Saturday, February 05, 2005

Taking History For Granted

A lot of people are using the term "nazi" these days, mostly for political purposes. It's coming from both sides of the spectrum, people trying to drive their point home that "those people are as bad as the Nazis." I want to discuss the relevance to us at IR Haven and why everyone should be a little more careful about what terms they use. The term "nazi" has a special place in history, as well as in infamy. It should not be used casually or out of proper context.

I was not even alive when the Nazis came to power and attempted to conquer the world. The end of World War 2 came over 20 years before I was born. I state this because some of the people using these terms are younger than me.
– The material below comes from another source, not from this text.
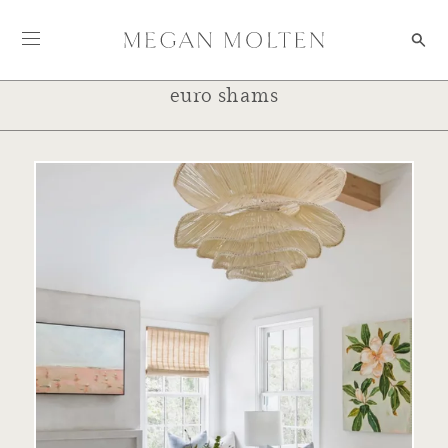
Skip to content
euro shams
I did not really have a good understanding of Adolf Hitler and the Nazis until I did two things: I researched World War 2 on my own and I watched "The Pianist." That film chronicled the perspective of an actual Polish Jew who survived the occupation of his homeland, which included the creation of the Nazi ghettos (which is where the term "ghetto" originated) and the Nazi death camps.

"The Pianist" is the only movie I have ever watched that truly and utterly disturbed me in a way no movie ever has. I have only had that sensation one time before, back in the early days of IR Haven, when it had a forum. During a brief period, some racists would make seemingly harmless posts but include racists links.
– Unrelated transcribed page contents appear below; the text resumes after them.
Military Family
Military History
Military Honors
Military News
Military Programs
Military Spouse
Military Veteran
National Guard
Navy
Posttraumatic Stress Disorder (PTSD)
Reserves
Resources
One post at the forum led me to a website with a gallery of "art" by a racist. That art gave me a glimpse of what went through the mind of someone who has no regard for the life of someone of another race, who sees a group of people as less than human...lower than animals. I knew, in seeing the proud creations of this kind of mind, that I was looking at evil itself.

The Nazis killed millions of people, most of them Jewish but also gypsies, homosexuals, the elderly and the disabled. Hitler was a nationalist, a socialist, a euthenasist and an athiest. The Nazi military was smart and brutally efficient. They took advantage of every perceived (and real) weakness of every nation they occupied. They would have dominated the world like the Roman empire had they not been stopped by the Allied forces.
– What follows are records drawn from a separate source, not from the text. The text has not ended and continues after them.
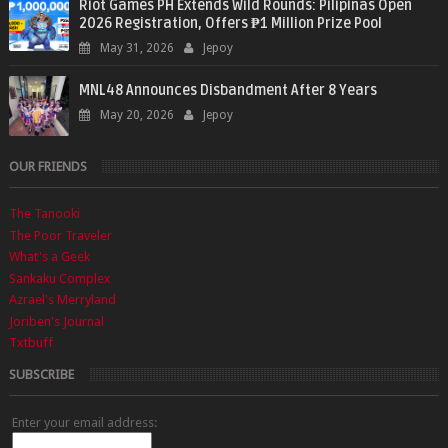
Riot Games PH Extends Wild Rounds: Pilipinas Open
2026 Registration, Offers ₱1 Million Prize Pool
May 31, 2026
Jepoy
MNL48 Announces Disbandment After 8 Years
May 20, 2026
Jepoy
OUR FRIENDS
The Tanooki
The Poor Traveler
What's a Geek
Sankaku Complex
Azrael's Merryland
Joriben's Journal
Txtbuff
SUBSCRIBE
Enter your email address:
People on the Left call people on the Right nazis and vice-versa. While there is certainly room for healthy debate concerning political leanings in either direction, the use of the term "nazi" to describe either side is to disrespect history and the true victims of Nazism. I think everyone should research World War 2 and the Nazis from that era.

We who are a part of the IR community should have a special understanding of this. Some people have experienced discrimination. Some have even been brutalized, imprisoned and/or had their lives threatened. But if we did not live under the Nazis, first of all, we should thank God and second, we cannot call ourselves victims of Nazis.

I'll conclude this with a true story someone once told me. He was in a shop and a young man was there to get a specialty item. The shopkeeper was unable to accomodate him and the young man accused him of racism. The older man assured him he was not being racist. The young man said "What do YOU know about discrimination, old man?" Then the older man lifted up his shirt sleeve and showed the man the barcode branded into his arm from the Auschwitz death camp. Upon realizing what he was seeing, the young man walked out of the shop without another word.